Open for climate justice
This year for International Open Access Week, two movements have merged—climate justice and open access.
Climate justice is a movement acknowledging the unequal effects of climate change among global communities. Open access is a movement addressing the inequitable exchange of knowledge with these same communities.
Open for Climate Justice, the Week’s theme for 2022, recognizes that “[o]penness can create pathways to more equitable knowledge sharing and serve as a means to address the inequities that shape the impacts of climate change and our response to them.”
For Dr. Allyson Menzies, a wildlife biologist with the University of Guelph, the theme sparks a reminder: science is a public good. “It’s a question of who science is there to serve,” she says. “I think scientists sometimes forget that, in many cases, we are the people generating knowledge for society, and we shouldn’t take that lightly. For me, part of that means ensuring that the information I produce is available to everyone.”

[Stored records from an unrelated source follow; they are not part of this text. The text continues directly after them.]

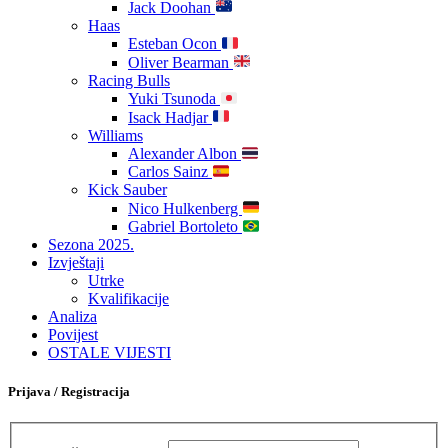
Jack Doohan
Haas
Esteban Ocon
Oliver Bearman
Racing Bulls
Yuki Tsunoda
Isack Hadjar
Williams
Alexander Albon
Carlos Sainz
Kick Sauber
Nico Hulkenberg
Gabriel Bortoleto
Sezona 2025.
Izvještaji
Utrke
Kvalifikacije
Analiza
Povijest
OSTALE VIJESTI
Prijava / Registracija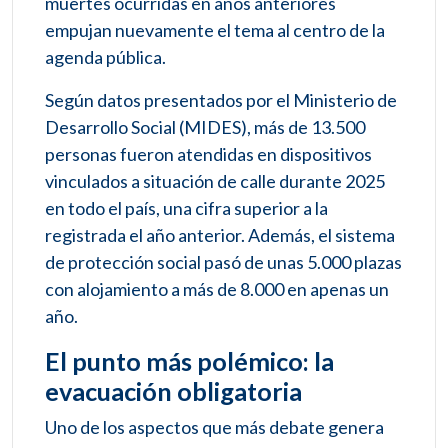
muertes ocurridas en años anteriores
empujan nuevamente el tema al centro de la
agenda pública.
Según datos presentados por el Ministerio de
Desarrollo Social (MIDES), más de 13.500
personas fueron atendidas en dispositivos
vinculados a situación de calle durante 2025
en todo el país, una cifra superior a la
registrada el año anterior. Además, el sistema
de protección social pasó de unas 5.000 plazas
con alojamiento a más de 8.000 en apenas un
año.
El punto más polémico: la
evacuación obligatoria
Uno de los aspectos que más debate genera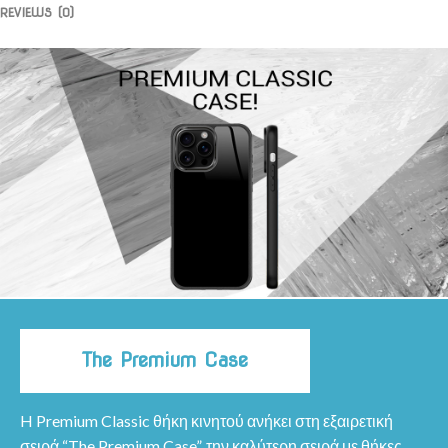
REVIEWS (0)
The Premium Case
H Premium Classic θήκη κινητού ανήκει στη εξαιρετική
σειρά “The Premium Case”, την καλύτερη σειρά με θήκες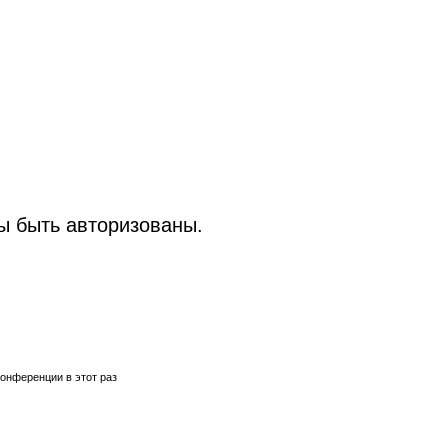
 быть авторизованы.
онференции в этот раз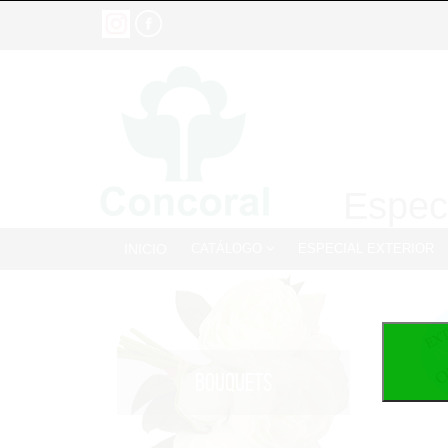
Especi
INICIO
CATÁLOGO
ESPECIAL EXTERIOR
BOUQUETS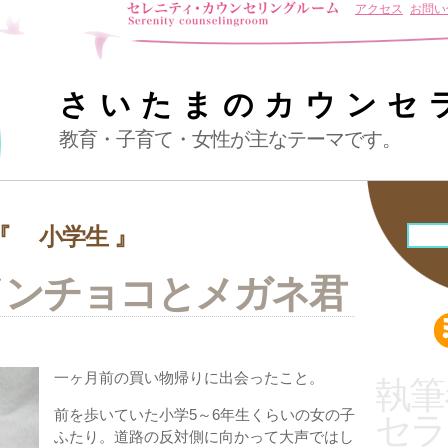
アクセス
お問い
さいたまのカウンセ
教育・子育て・女性が主なテーマです。
『 小学生 』
インチョコとメガネ君
一ヶ月前の買い物帰りに出会ったこと。
執筆
前を歩いていた小学5～6年生くらいの女の子
セラ
ふたり。道路の反対側に向かって大声ではし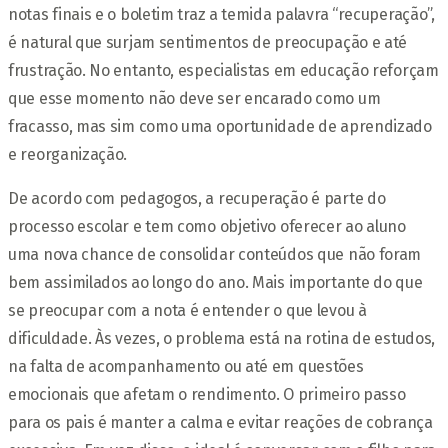
notas finais e o boletim traz a temida palavra “recuperação”,
é natural que surjam sentimentos de preocupação e até
frustração. No entanto, especialistas em educação reforçam
que esse momento não deve ser encarado como um
fracasso, mas sim como uma oportunidade de aprendizado
e reorganização.
De acordo com pedagogos, a recuperação é parte do
processo escolar e tem como objetivo oferecer ao aluno
uma nova chance de consolidar conteúdos que não foram
bem assimilados ao longo do ano. Mais importante do que
se preocupar com a nota é entender o que levou à
dificuldade. Às vezes, o problema está na rotina de estudos,
na falta de acompanhamento ou até em questões
emocionais que afetam o rendimento. O primeiro passo
para os pais é manter a calma e evitar reações de cobrança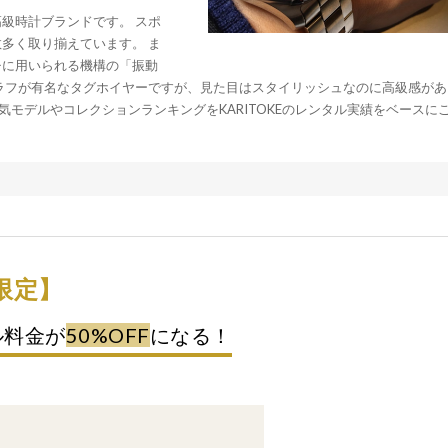
級時計ブランドです。 スポ
多く取り揃えています。 ま
チに用いられる機構の「振動
ラフが有名なタグホイヤーですが、見た目はスタイリッシュなのに高級感があ
気モデルやコレクションランキングをKARITOKEのレンタル実績をベースに
限定】
ル料金が
50%OFF
になる！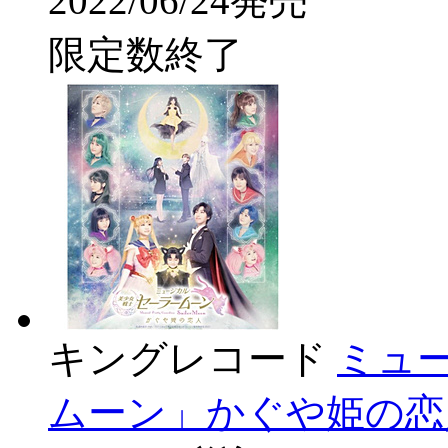
2022/06/24発売
限定数終了
キングレコード
ミュ
ムーン」かぐや姫の恋人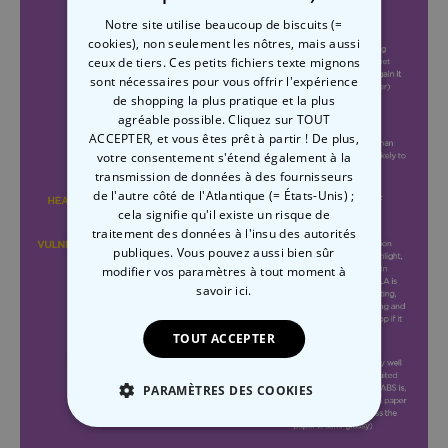
Notre site utilise beaucoup de biscuits (=
cookies), non seulement les nôtres, mais aussi
ceux de tiers. Ces petits fichiers texte mignons
sont nécessaires pour vous offrir l'expérience
de shopping la plus pratique et la plus
agréable possible. Cliquez sur TOUT
ACCEPTER, et vous êtes prêt à partir ! De plus,
votre consentement s'étend également à la
transmission de données à des fournisseurs
de l'autre côté de l'Atlantique (= États-Unis) ;
cela signifie qu'il existe un risque de
traitement des données à l'insu des autorités
publiques. Vous pouvez aussi bien sûr
modifier vos paramètres à tout moment
à
savoir ici.
TOUT ACCEPTER
PARAMÈTRES DES COOKIES
STRICTEMENT NÉCESSAIRE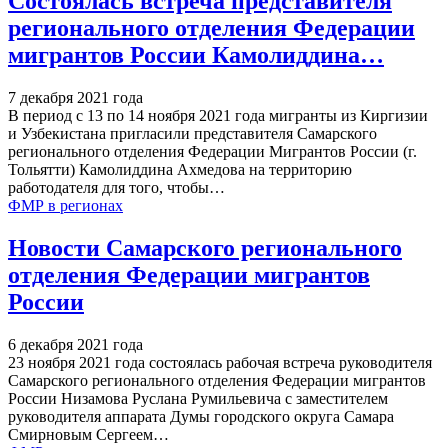
Состоялась встреча представителя
регионального отделения Федерации
мигрантов России Камолиддина…
7 декабря 2021 года
В период с 13 по 14 ноября 2021 года мигранты из Киргизии
и Узбекистана пригласили представителя Самарского
регионального отделения Федерации Мигрантов России (г.
Тольятти) Камолиддина Ахмедова на территорию
работодателя для того, чтобы
…
ФМР в регионах
Новости Самарского регионального
отделения Федерации мигрантов
России
6 декабря 2021 года
23 ноября 2021 года состоялась рабочая встреча руководителя
Самарского регионального отделения Федерации мигрантов
России Низамова Руслана Румильевича с заместителем
руководителя аппарата Думы городского округа Самара
Смирновым Сергеем
…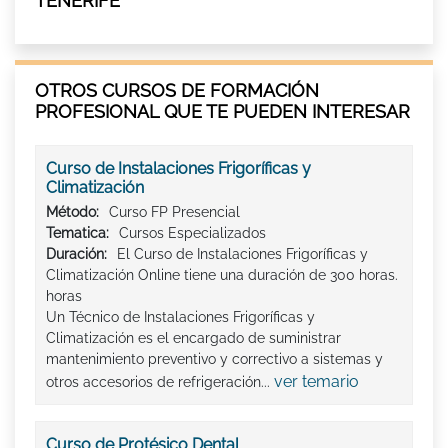
TENERIFE
OTROS CURSOS DE FORMACIÓN
PROFESIONAL QUE TE PUEDEN INTERESAR
Curso de Instalaciones Frigoríficas y
Climatización
Método:
Curso FP Presencial
Tematica:
Cursos Especializados
Duración:
El Curso de Instalaciones Frigoríficas y
Climatización Online tiene una duración de 300 horas.
horas
Un Técnico de Instalaciones Frigoríficas y
Climatización es el encargado de suministrar
mantenimiento preventivo y correctivo a sistemas y
ver temario
otros accesorios de refrigeración...
Curso de Protésico Dental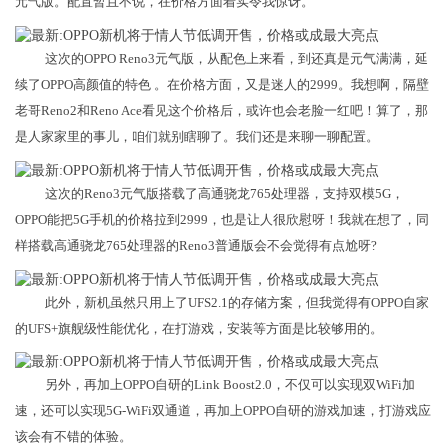
元气版。配置暂且不说，在价格方面着实令我惊讶。
这次的OPPO Reno3元气版，从配色上来看，到还真是元气满满，延
续了OPPO高颜值的特色 。在价格方面，又是迷人的2999。我想啊，隔壁
老哥Reno2和Reno Ace看见这个价格后，或许也会老脸一红吧！算了，那
是人家家里的事儿，咱们就别瞎聊了。我们还是来聊一聊配置。
这次的Reno3元气版搭载了高通骁龙765处理器，支持双模5G，
OPPO能把5G手机的价格拉到2999，也是让人很欣慰呀！我就在想了，同
样搭载高通骁龙765处理器的Reno3普通版会不会觉得有点尬呀?
此外，新机虽然只用上了UFS2.1的存储方案，但我觉得有OPPO自家
的UFS+旗舰级性能优化，在打游戏，安装等方面是比较够用的。
另外，再加上OPPO自研的Link Boost2.0，不仅可以实现双WiFi加
速，还可以实现5G-WiFi双通道，再加上OPPO自研的游戏加速，打游戏应
该会有不错的体验。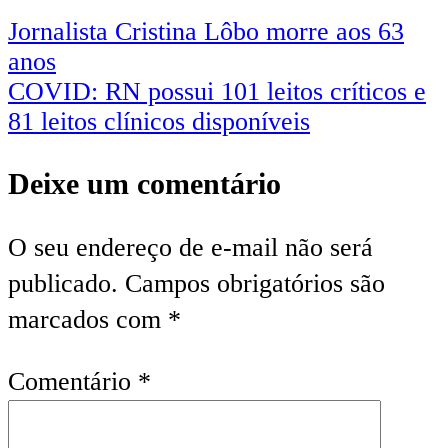
Jornalista Cristina Lôbo morre aos 63
anos
COVID: RN possui 101 leitos críticos e
81 leitos clínicos disponíveis
Deixe um comentário
O seu endereço de e-mail não será
publicado.
Campos obrigatórios são
marcados com
*
Comentário
*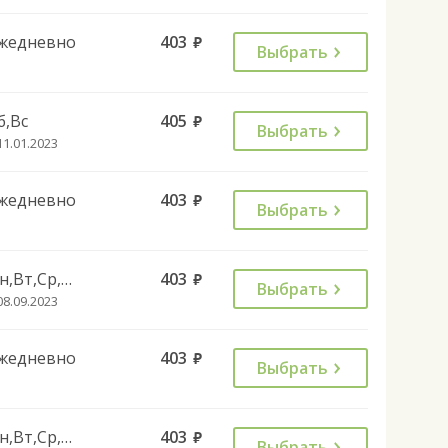
жедневно
403
руб.
Выбрать
б,Вс
405
руб.
Выбрать
11.01.2023
жедневно
403
руб.
Выбрать
Пн,Вт,Ср,Чт,Пт,Сб
403
руб.
Выбрать
08.09.2023
жедневно
403
руб.
Выбрать
Пн,Вт,Ср,Чт,Пт,Сб
403
руб.
Выбрать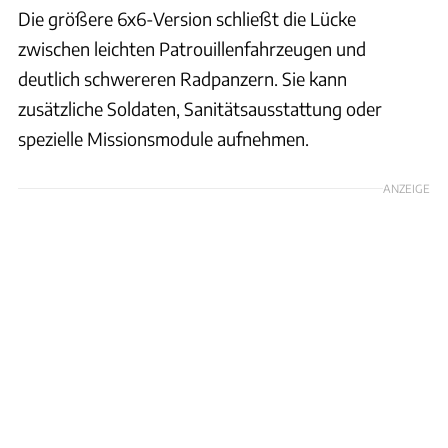
Die größere 6x6-Version schließt die Lücke
zwischen leichten Patrouillenfahrzeugen und
deutlich schwereren Radpanzern. Sie kann
zusätzliche Soldaten, Sanitätsausstattung oder
spezielle Missionsmodule aufnehmen.
ANZEIGE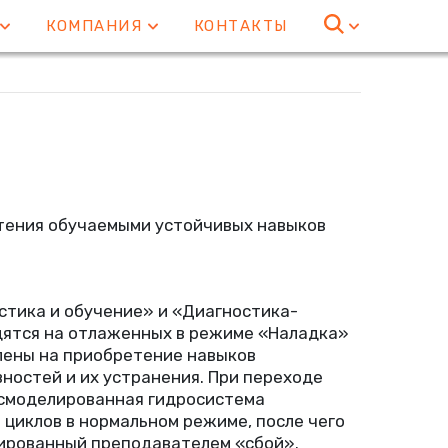
Е
КОМПАНИЯ
КОНТАКТЫ
тения обучаемыми устойчивых навыков
стика и обучение» и «Диагностика-
ятся на отлаженных в режиме
«
Наладка»
лены на приобретение навыков
ностей и их устранения. При переходе
смоделированная гидросистема
циклов в нормальном режиме, после чего
мированный преподавателем
«
сбой».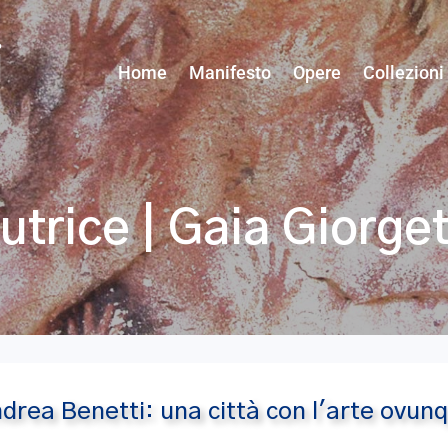
Home
Manifesto
Opere
Collezioni
utrice | Gaia Giorget
drea Benetti: una città con l'arte ovun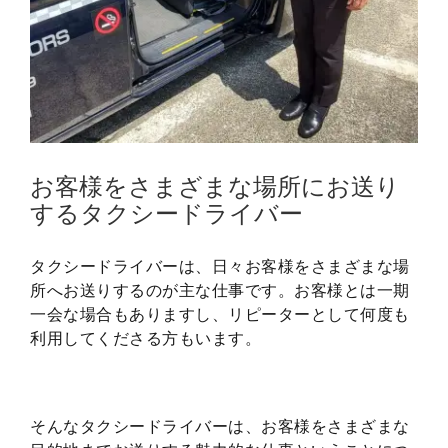
お客様をさまざまな場所にお送り
するタクシードライバー
タクシードライバーは、日々お客様をさまざまな場
所へお送りするのが主な仕事です。お客様とは一期
一会な場合もありますし、リピーターとして何度も
利用してくださる方もいます。
そんなタクシードライバーは、お客様をさまざまな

From fisheries management to impacts on milk production and plant phenology, the volume and breadth of open access research on climate change are tremendous. In Canada, this research is heavily funded by public money. For that reason alone, “the work needs to be publicly accessible,” says Dr. Andrea Bryndum-Buchholz , a marine biologist and climate-impact researcher with Memorial University of Newfoundland and Labrador.